[TASK DIRECTIONS] Without the images, repeat every line of the listing exactly.

-*-

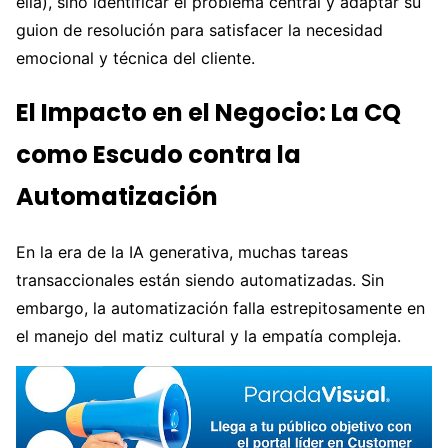
ella), sino identificar el problema central y adaptar su
guion de resolución para satisfacer la necesidad
emocional y técnica del cliente.
El Impacto en el Negocio: La CQ
como Escudo contra la
Automatización
En la era de la IA generativa, muchas tareas
transaccionales están siendo automatizadas. Sin
embargo, la automatización falla estrepitosamente en
el manejo del matiz cultural y la empatía compleja.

-*-

[WRITTEN REPLY]
ella), sino identificar el problema central y adaptar su
guion de resolución para satisfacer la necesidad
emocional y técnica del cliente.
El Impacto en el Negocio: La CQ
como Escudo contra la
Automatización
En la era de la IA generativa, muchas tareas
transaccionales están siendo automatizadas. Sin
embargo, la automatización falla estrepitosamente en
el manejo del matiz cultural y la empatía compleja.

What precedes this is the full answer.